**TASK INSTRUCTIONS**. Repeat only the lines below from the one containing "februarie 2025" through the one containing "일반회원 50원, 마니", inclusive, exactly as written.

**DATASET RECORDS**.
*** Begin section ***

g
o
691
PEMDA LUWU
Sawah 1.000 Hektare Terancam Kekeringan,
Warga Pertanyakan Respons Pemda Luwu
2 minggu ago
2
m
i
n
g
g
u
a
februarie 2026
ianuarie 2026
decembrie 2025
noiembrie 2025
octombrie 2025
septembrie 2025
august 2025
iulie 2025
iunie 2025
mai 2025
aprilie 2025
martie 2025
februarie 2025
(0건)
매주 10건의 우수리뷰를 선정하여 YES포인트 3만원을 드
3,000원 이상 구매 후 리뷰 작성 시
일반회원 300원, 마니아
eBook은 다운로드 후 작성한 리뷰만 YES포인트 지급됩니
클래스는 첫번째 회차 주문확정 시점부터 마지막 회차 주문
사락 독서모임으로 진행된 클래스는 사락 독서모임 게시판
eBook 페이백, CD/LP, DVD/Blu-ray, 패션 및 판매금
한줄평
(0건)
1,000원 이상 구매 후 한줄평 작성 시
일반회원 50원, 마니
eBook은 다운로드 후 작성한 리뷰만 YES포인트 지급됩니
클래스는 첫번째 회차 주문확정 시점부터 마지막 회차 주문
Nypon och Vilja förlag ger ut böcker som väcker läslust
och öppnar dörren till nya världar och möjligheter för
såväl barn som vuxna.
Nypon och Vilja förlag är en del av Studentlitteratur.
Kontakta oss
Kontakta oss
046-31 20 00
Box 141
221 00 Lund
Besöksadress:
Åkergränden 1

*** End section ***
*** Begin section ***

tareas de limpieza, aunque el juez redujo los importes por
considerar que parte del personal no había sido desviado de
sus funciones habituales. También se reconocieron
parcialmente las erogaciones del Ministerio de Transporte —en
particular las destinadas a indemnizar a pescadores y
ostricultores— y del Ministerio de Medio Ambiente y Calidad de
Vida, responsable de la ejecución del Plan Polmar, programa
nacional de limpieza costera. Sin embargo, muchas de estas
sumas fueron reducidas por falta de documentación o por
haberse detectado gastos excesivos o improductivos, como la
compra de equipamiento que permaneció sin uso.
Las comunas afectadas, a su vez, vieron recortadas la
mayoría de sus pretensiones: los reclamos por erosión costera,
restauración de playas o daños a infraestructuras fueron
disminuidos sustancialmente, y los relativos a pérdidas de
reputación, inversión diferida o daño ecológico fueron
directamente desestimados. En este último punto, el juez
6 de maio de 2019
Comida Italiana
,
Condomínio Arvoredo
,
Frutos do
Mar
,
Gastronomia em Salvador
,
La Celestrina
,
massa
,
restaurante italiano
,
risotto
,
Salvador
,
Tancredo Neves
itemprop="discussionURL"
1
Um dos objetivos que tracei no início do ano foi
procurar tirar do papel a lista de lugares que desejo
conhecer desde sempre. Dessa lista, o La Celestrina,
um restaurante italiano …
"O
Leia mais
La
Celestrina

*** End section ***
*** Begin section ***

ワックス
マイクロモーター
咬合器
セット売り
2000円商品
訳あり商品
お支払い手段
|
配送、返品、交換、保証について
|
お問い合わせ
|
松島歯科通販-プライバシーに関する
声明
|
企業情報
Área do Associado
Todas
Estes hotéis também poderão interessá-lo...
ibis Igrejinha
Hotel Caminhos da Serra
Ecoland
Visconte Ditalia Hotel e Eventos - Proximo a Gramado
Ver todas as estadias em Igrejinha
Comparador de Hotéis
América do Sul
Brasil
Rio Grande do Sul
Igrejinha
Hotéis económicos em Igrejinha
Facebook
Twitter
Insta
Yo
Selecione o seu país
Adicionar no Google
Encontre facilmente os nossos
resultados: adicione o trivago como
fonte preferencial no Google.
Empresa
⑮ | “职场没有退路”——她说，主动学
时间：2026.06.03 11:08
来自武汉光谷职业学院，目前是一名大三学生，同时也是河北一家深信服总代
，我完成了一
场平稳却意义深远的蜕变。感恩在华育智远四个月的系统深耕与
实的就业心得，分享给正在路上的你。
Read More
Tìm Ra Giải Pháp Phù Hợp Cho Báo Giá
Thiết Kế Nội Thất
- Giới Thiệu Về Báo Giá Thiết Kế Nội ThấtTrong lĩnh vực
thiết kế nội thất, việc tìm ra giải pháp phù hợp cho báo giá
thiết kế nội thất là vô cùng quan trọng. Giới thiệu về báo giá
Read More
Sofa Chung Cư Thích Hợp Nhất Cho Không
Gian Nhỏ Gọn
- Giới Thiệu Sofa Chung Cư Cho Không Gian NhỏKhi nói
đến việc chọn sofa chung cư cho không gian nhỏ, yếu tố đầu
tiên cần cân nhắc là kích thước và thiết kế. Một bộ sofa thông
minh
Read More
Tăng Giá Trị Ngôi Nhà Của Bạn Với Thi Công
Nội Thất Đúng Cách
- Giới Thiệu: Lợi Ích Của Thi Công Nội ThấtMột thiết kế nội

*** End section ***

**SOLUTION FOR THIS TASK**.
februarie 2025
(0건)
매주 10건의 우수리뷰를 선정하여 YES포인트 3만원을 드
3,000원 이상 구매 후 리뷰 작성 시
일반회원 300원, 마니아
eBook은 다운로드 후 작성한 리뷰만 YES포인트 지급됩니
클래스는 첫번째 회차 주문확정 시점부터 마지막 회차 주문
사락 독서모임으로 진행된 클래스는 사락 독서모임 게시판
eBook 페이백, CD/LP, DVD/Blu-ray, 패션 및 판매금
한줄평
(0건)
1,000원 이상 구매 후 한줄평 작성 시
일반회원 50원, 마니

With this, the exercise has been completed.